Andy Shaw: No Budget Deal In Springfield But Progress On Good Government Reforms
BGA President & CEO Andy Shaw talks about state legislators' progress in his bi-weekly column for Crain's Chicago Business.
Two very different morality plays are being staged in Springfield legislative theaters this year, and they’re garnering wildly divergent reviews from the critics—Illinois citizens and watchdogs.
The marquee production—with bright lights, big crowds and rotten tomato reviews—is a political and governmental tragedy about epic dysfunction: The failure of elected officials to pass a balanced budget, pay the state’s bills or confront a deepening pension crisis.
Victims include public colleges and universities that are short-changing their students, social and human service agencies that can’t adequately serve their clients, and an aging infrastructure that’s crumbling around us.
There’s also collateral damage to the state’s business climate and reputation, and the psyches of increasingly agitated Illinois residents.
Many of us are serving as a Greek chorus, telling the actors in the leading roles: “Enough is enough—put politics and egos aside and tackle our humongous fiscal crisis instead of waiting for the results of the 2018 election.”
But they’re not listening, and the dystopian show goes on.
The second story, playing to kinder reviews in front of smaller crowds in the shadow of the main stage, is a feel-good tale about rank-and-file lawmakers, and several of their leaders, ignoring the craven budget fight and quietly moving the good government ball forward.
Last year’s legislative session produced 22 new laws designed to make local government a little more transparent, accountable, efficient and ethical, and here’s where the reform agenda stands with a month left in this year’s run:
The bipartisan “grand bargain” crafted by Senate leaders John Cullerton and Christine Radogno includes a “smart streamlining” bill that would enable counties to dissolve wasteful units of government and eliminate or consolidate unnecessary townships.

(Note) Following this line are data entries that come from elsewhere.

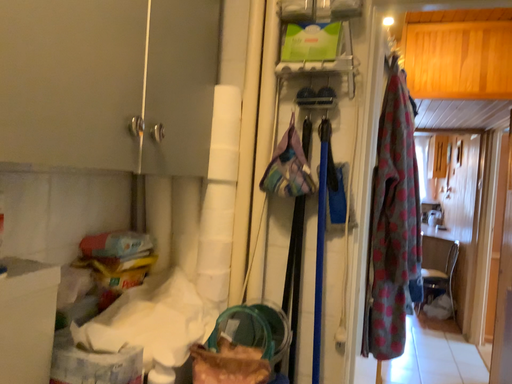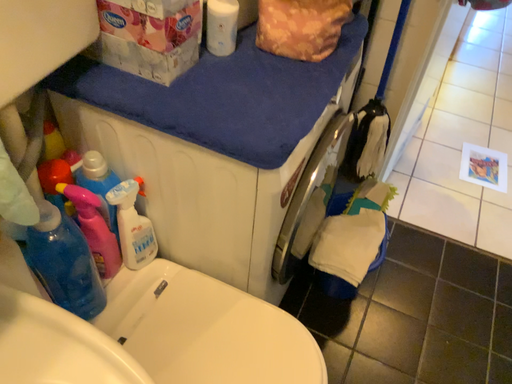 Question: How did the camera likely rotate when shooting the video?

Choices:
 (A) rotated right
 (B) rotated left

Answer: (B) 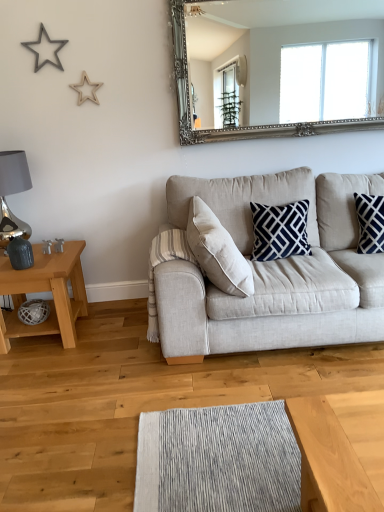 Question: Considering their positions, is beige fabric couch at center located in front of or behind silver ornate mirror at upper center?

Choices:
 (A) front
 (B) behind

Answer: (A)

Question: Visually, is beige fabric couch at center positioned to the left or to the right of silver ornate mirror at upper center?

Choices:
 (A) right
 (B) left

Answer: (A)

Question: Which object is the farthest from the silver metallic lamp at left?

Choices:
 (A) matte wooden table at left
 (B) silver ornate mirror at upper center
 (C) beige fabric couch at center

Answer: (B)

Question: Which object is positioned farthest from the beige fabric couch at center?

Choices:
 (A) silver metallic lamp at left
 (B) matte wooden table at left
 (C) silver ornate mirror at upper center

Answer: (C) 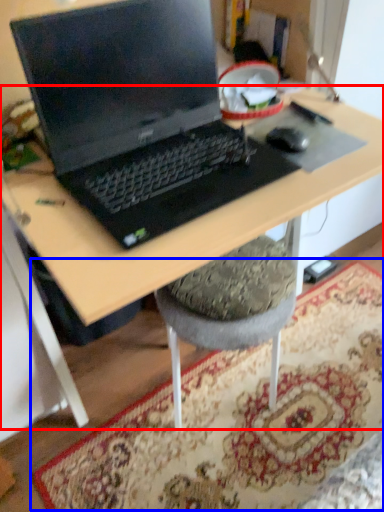 Question: Which object appears closest to the camera in this image, desk (highlighted by a red box) or mat (highlighted by a blue box)?

Choices:
 (A) desk
 (B) mat

Answer: (A) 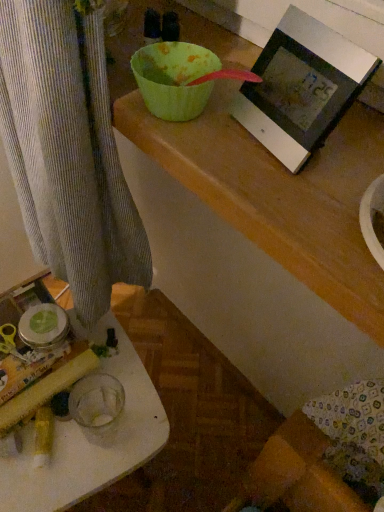 Question: Can you confirm if matte black picture frame at upper right is positioned to the left of white plastic table at lower left?

Choices:
 (A) no
 (B) yes

Answer: (A)

Question: Is matte black picture frame at upper right taller than white plastic table at lower left?

Choices:
 (A) no
 (B) yes

Answer: (A)

Question: Is matte black picture frame at upper right at the right side of white plastic table at lower left?

Choices:
 (A) yes
 (B) no

Answer: (A)

Question: Is matte black picture frame at upper right further to the viewer compared to white plastic table at lower left?

Choices:
 (A) yes
 (B) no

Answer: (B)

Question: Is the position of matte black picture frame at upper right less distant than that of white plastic table at lower left?

Choices:
 (A) no
 (B) yes

Answer: (B)

Question: Can you confirm if matte black picture frame at upper right is shorter than white plastic table at lower left?

Choices:
 (A) no
 (B) yes

Answer: (B)

Question: Is white plastic table at lower left to the right of matte black picture frame at upper right from the viewer's perspective?

Choices:
 (A) no
 (B) yes

Answer: (A)

Question: Is white plastic table at lower left not close to matte black picture frame at upper right?

Choices:
 (A) no
 (B) yes

Answer: (A)

Question: Does white plastic table at lower left lie behind matte black picture frame at upper right?

Choices:
 (A) no
 (B) yes

Answer: (B)

Question: Is white plastic table at lower left not within matte black picture frame at upper right?

Choices:
 (A) no
 (B) yes

Answer: (B)

Question: Is the surface of white plastic table at lower left in direct contact with matte black picture frame at upper right?

Choices:
 (A) yes
 (B) no

Answer: (B)

Question: Considering the relative sizes of white plastic table at lower left and matte black picture frame at upper right in the image provided, is white plastic table at lower left wider than matte black picture frame at upper right?

Choices:
 (A) no
 (B) yes

Answer: (B)

Question: From the image's perspective, is white plastic table at lower left positioned above or below matte black picture frame at upper right?

Choices:
 (A) below
 (B) above

Answer: (A) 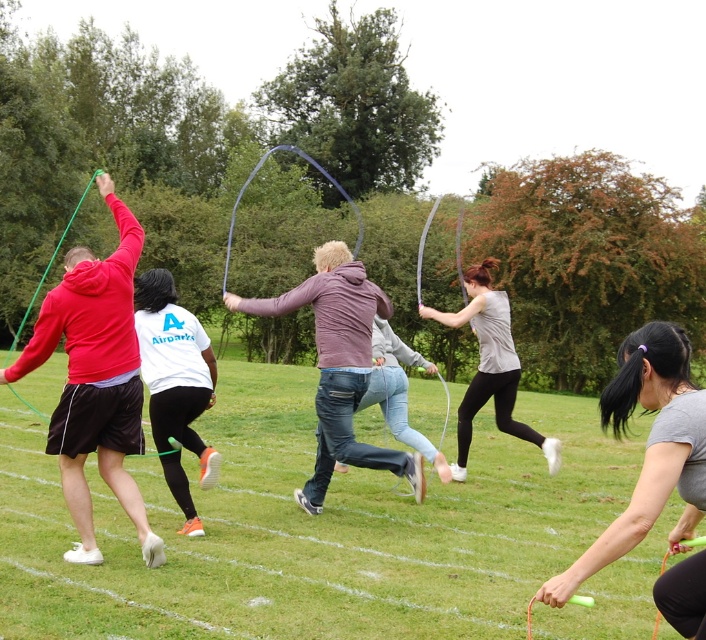 Question: Which of these objects is positioned farthest from the green rubber jump rope at center?

Choices:
 (A) matte gray tank top at center
 (B) white matte t-shirt at center
 (C) matte gray hoodie at center
 (D) matte red hoodie at left

Answer: (D)

Question: Does green rubber jump rope at center lie behind white matte t-shirt at center?

Choices:
 (A) yes
 (B) no

Answer: (B)

Question: Where is green rubber jump rope at center located in relation to matte gray hoodie at center in the image?

Choices:
 (A) above
 (B) below

Answer: (B)

Question: Estimate the real-world distances between objects in this image. Which object is closer to the matte gray tank top at center?

Choices:
 (A) matte gray hoodie at center
 (B) gray matte jump rope at lower right
 (C) green rubber jump rope at center
 (D) white matte t-shirt at center

Answer: (A)

Question: Can you confirm if matte red hoodie at left is positioned to the left of white matte t-shirt at center?

Choices:
 (A) no
 (B) yes

Answer: (B)

Question: Which point appears farthest from the camera in this image?

Choices:
 (A) (76, 248)
 (B) (469, 269)

Answer: (B) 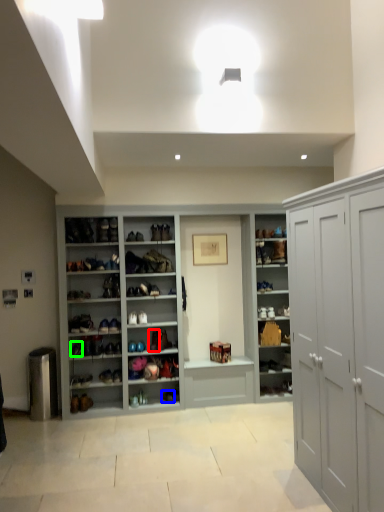 Question: Based on their relative distances, which object is farther from shoe (highlighted by a red box)? Choose from shoe (highlighted by a blue box) and shoe (highlighted by a green box).

Choices:
 (A) shoe
 (B) shoe

Answer: (B) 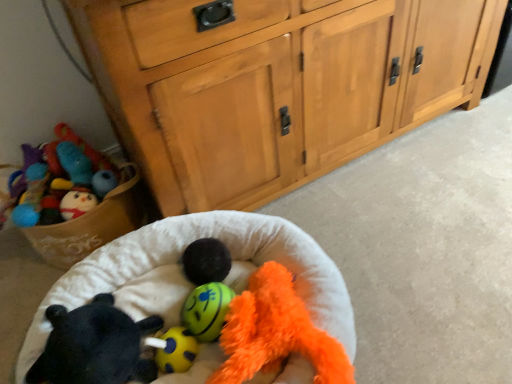 Image resolution: width=512 pixels, height=384 pixels. Describe the element at coordinates (206, 261) in the screenshot. I see `black fuzzy ball at center` at that location.

The width and height of the screenshot is (512, 384). What do you see at coordinates (275, 332) in the screenshot?
I see `fluffy orange stuffed animal at center, which is the first toy from right to left` at bounding box center [275, 332].

You are a GUI agent. You are given a task and a screenshot of the screen. Output one action in this format:
    pyautogui.click(x=<x>, y=<y>)
    Task: Click on the fluffy orange stuffed animal at center, which is the first toy from right to left
    
    Given the screenshot: What is the action you would take?
    pyautogui.click(x=275, y=332)

Locate an element on the screen. The image size is (512, 384). black plush bear at lower left, positioned as the 4th toy in right-to-left order is located at coordinates (95, 346).

The width and height of the screenshot is (512, 384). Describe the element at coordinates (173, 349) in the screenshot. I see `yellow rubber ball at center, which is the 2th toy in left-to-right order` at that location.

This screenshot has width=512, height=384. Identify the location of black fuzzy ball at center. (206, 261).

How different are the orientations of black plush bear at lower left, positioned as the 4th toy in right-to-left order, and wooden cabinet at center in degrees?

They differ by 66 degrees in their facing directions.

Considering the relative sizes of black plush bear at lower left, placed as the first toy when sorted from left to right, and wooden cabinet at center in the image provided, is black plush bear at lower left, placed as the first toy when sorted from left to right, shorter than wooden cabinet at center?

Indeed, black plush bear at lower left, placed as the first toy when sorted from left to right, has a lesser height compared to wooden cabinet at center.

Does black plush bear at lower left, positioned as the 4th toy in right-to-left order, lie in front of wooden cabinet at center?

No, black plush bear at lower left, positioned as the 4th toy in right-to-left order, is further to the viewer.

From a real-world perspective, is black plush bear at lower left, placed as the first toy when sorted from left to right, on top of wooden cabinet at center?

No, from a real-world perspective, black plush bear at lower left, placed as the first toy when sorted from left to right, is not above wooden cabinet at center.

From a real-world perspective, who is located lower, black plush bear at lower left, positioned as the 4th toy in right-to-left order, or yellow rubber ball at center, which is the 3th toy in left-to-right order?

yellow rubber ball at center, which is the 3th toy in left-to-right order, is physically lower.

Between point (161, 318) and point (202, 338), which one is positioned in front?

The point (202, 338) is more forward.

Can you confirm if black plush bear at lower left, positioned as the 4th toy in right-to-left order, is shorter than yellow rubber ball at center, which is the 3th toy in left-to-right order?

No, black plush bear at lower left, positioned as the 4th toy in right-to-left order, is not shorter than yellow rubber ball at center, which is the 3th toy in left-to-right order.

Is wooden cabinet at center at the left side of fluffy orange stuffed animal at center, the fourth toy when ordered from left to right?

Incorrect, wooden cabinet at center is not on the left side of fluffy orange stuffed animal at center, the fourth toy when ordered from left to right.

Between point (111, 5) and point (292, 302), which one is positioned behind?

The point (292, 302) is more distant.

Is there a large distance between wooden cabinet at center and fluffy orange stuffed animal at center, the fourth toy when ordered from left to right?

That's not correct — wooden cabinet at center is a little close to fluffy orange stuffed animal at center, the fourth toy when ordered from left to right.

From a real-world perspective, is wooden cabinet at center physically above fluffy orange stuffed animal at center, the fourth toy when ordered from left to right?

Yes, from a real-world perspective, wooden cabinet at center is over fluffy orange stuffed animal at center, the fourth toy when ordered from left to right

The image size is (512, 384). In order to click on animal behind the yellow rubber ball at center, which is the 3th toy in left-to-right order in this screenshot , I will do `click(206, 261)`.

Is black fuzzy ball at center at the back of yellow rubber ball at center, arranged as the second toy when viewed from the right?

yellow rubber ball at center, arranged as the second toy when viewed from the right, does not have its back to black fuzzy ball at center.

From a real-world perspective, is yellow rubber ball at center, which is the 3th toy in left-to-right order, positioned above or below black fuzzy ball at center?

From a real-world perspective, yellow rubber ball at center, which is the 3th toy in left-to-right order, is physically below black fuzzy ball at center.

Can you confirm if soft plush infant bed at center is taller than wooden cabinet at center?

No.

Are soft plush infant bed at center and wooden cabinet at center beside each other?

No, soft plush infant bed at center is not beside wooden cabinet at center.

How much distance is there between soft plush infant bed at center and wooden cabinet at center?

The distance of soft plush infant bed at center from wooden cabinet at center is 16.47 inches.

Does point (220, 250) appear closer or farther from the camera than point (234, 344)?

Point (220, 250) appears to be farther away from the viewer than point (234, 344).

Would you consider black fuzzy ball at center to be distant from fluffy orange stuffed animal at center, the fourth toy when ordered from left to right?

Actually, black fuzzy ball at center and fluffy orange stuffed animal at center, the fourth toy when ordered from left to right, are a little close together.

Does black fuzzy ball at center come behind fluffy orange stuffed animal at center, which is the first toy from right to left?

Yes, black fuzzy ball at center is further from the camera.

In terms of height, does black fuzzy ball at center look taller or shorter compared to soft plush infant bed at center?

In the image, black fuzzy ball at center appears to be shorter than soft plush infant bed at center.

Which of these two, black fuzzy ball at center or soft plush infant bed at center, is bigger?

soft plush infant bed at center.

Which is closer, (224, 251) or (71, 305)?

Point (224, 251) is positioned farther from the camera compared to point (71, 305).

Considering the relative sizes of black fuzzy ball at center and soft plush infant bed at center in the image provided, is black fuzzy ball at center wider than soft plush infant bed at center?

No.

Locate an element on the screen. This screenshot has width=512, height=384. the 3rd toy below the wooden cabinet at center (from the image's perspective) is located at coordinates (95, 346).

Locate an element on the screen. the 2nd toy located above the yellow rubber ball at center, arranged as the second toy when viewed from the right (from a real-world perspective) is located at coordinates (95, 346).

Which object lies further to the anchor point fluffy orange stuffed animal at center, which is the first toy from right to left, wooden cabinet at center or black fuzzy ball at center?

The object further to fluffy orange stuffed animal at center, which is the first toy from right to left, is wooden cabinet at center.

Estimate the real-world distances between objects in this image. Which object is further from soft plush infant bed at center, yellow rubber ball at center, arranged as the second toy when viewed from the right, or fluffy orange stuffed animal at center, which is the first toy from right to left?

yellow rubber ball at center, arranged as the second toy when viewed from the right, is further to soft plush infant bed at center.

Estimate the real-world distances between objects in this image. Which object is further from wooden cabinet at center, yellow rubber ball at center, arranged as the second toy when viewed from the right, or black fuzzy ball at center?

The object further to wooden cabinet at center is yellow rubber ball at center, arranged as the second toy when viewed from the right.

Considering their positions, is yellow rubber ball at center, arranged as the second toy when viewed from the right, positioned further to black fuzzy ball at center than yellow rubber ball at center, the third toy when ordered from right to left?

yellow rubber ball at center, the third toy when ordered from right to left, lies further to black fuzzy ball at center than the other object.

Considering their positions, is black plush bear at lower left, placed as the first toy when sorted from left to right, positioned closer to black fuzzy ball at center than yellow rubber ball at center, which is the 3th toy in left-to-right order?

Among the two, yellow rubber ball at center, which is the 3th toy in left-to-right order, is located nearer to black fuzzy ball at center.

Looking at this image, based on their spatial positions, is black fuzzy ball at center or yellow rubber ball at center, which is the 3th toy in left-to-right order, further from fluffy orange stuffed animal at center, the fourth toy when ordered from left to right?

The object further to fluffy orange stuffed animal at center, the fourth toy when ordered from left to right, is black fuzzy ball at center.

From the image, which object appears to be nearer to fluffy orange stuffed animal at center, the fourth toy when ordered from left to right, soft plush infant bed at center or black plush bear at lower left, placed as the first toy when sorted from left to right?

soft plush infant bed at center.

In the scene shown: When comparing their distances from yellow rubber ball at center, arranged as the second toy when viewed from the right, does fluffy orange stuffed animal at center, which is the first toy from right to left, or wooden cabinet at center seem further?

wooden cabinet at center is further to yellow rubber ball at center, arranged as the second toy when viewed from the right.

You are a GUI agent. You are given a task and a screenshot of the screen. Output one action in this format:
    pyautogui.click(x=<x>, y=<y>)
    Task: Click on the infant bed between wooden cabinet at center and yellow rubber ball at center, which is the 3th toy in left-to-right order, in the vertical direction
    
    Given the screenshot: What is the action you would take?
    pyautogui.click(x=179, y=257)

Where is `animal between wooden cabinet at center and black plush bear at lower left, positioned as the 4th toy in right-to-left order, in the vertical direction`? animal between wooden cabinet at center and black plush bear at lower left, positioned as the 4th toy in right-to-left order, in the vertical direction is located at coordinates (206, 261).

You are a GUI agent. You are given a task and a screenshot of the screen. Output one action in this format:
    pyautogui.click(x=<x>, y=<y>)
    Task: Click on the infant bed situated between black plush bear at lower left, placed as the first toy when sorted from left to right, and fluffy orange stuffed animal at center, which is the first toy from right to left, from left to right
    
    Given the screenshot: What is the action you would take?
    pyautogui.click(x=179, y=257)

The width and height of the screenshot is (512, 384). What are the coordinates of `infant bed between wooden cabinet at center and fluffy orange stuffed animal at center, which is the first toy from right to left, in the vertical direction` in the screenshot? It's located at (179, 257).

If the all-or-nothing “grand bargain” fails, stand alone bills to accomplish the same efficiencies are ready to go, and that’s encouraging.
On the ethics front, another bipartisan duo—Senators Don Harmon and Dan McConchie—are co-sponsoring a bill aimed at making legislators more accountable, and reducing conflicts of interest, by requiring them to disclose more personal and business-related information on their Statements of Economic Interest.
It passed a Senate committee unanimously, and that’s encouraging.
Transparency continues to be a contentious issue, with House and Senate members floating more than two-dozen new ways to either strengthen or weaken disclosure and public records laws.
The scorecard after Act I: Fifteen of the 16 “good” transparency bills are still alive, including measures that would shine brighter lights on pension investments and school district finances.
Six of the 12 “bad” transparency bills appear to be dead, and reform groups are lobbying hard against the other six.
In addition, an ill-conceived “Zombie Apocalypse”—proposals to bring the scandal-scarred legislative scholarship program back from the graveyard of discarded laws—was repelled in committee. Whew!
Finally, good government groups are once again rallying behind a plan to automatically register eligible voters when they apply for drivers licenses or other state documents. Automatic Voter Registration, or AVR, made it through the House and Senate last year but was vetoed by the governor, and this year’s fate is still unclear.
Overall it’s unrealistic to expect the legislature to pass another 22 good government bills this session, but hopefully they’ll adopt most of the sensible measures and bury most of the ill-advised ones.
If that’s how this show ends, lawmakers will have earned a round of applause for getting some important things done.
But unless they can radically rework the depressing budget script in the next few weeks they’ll continue to be booed loudly and unmercifully for their role in the horrific production on the main stage.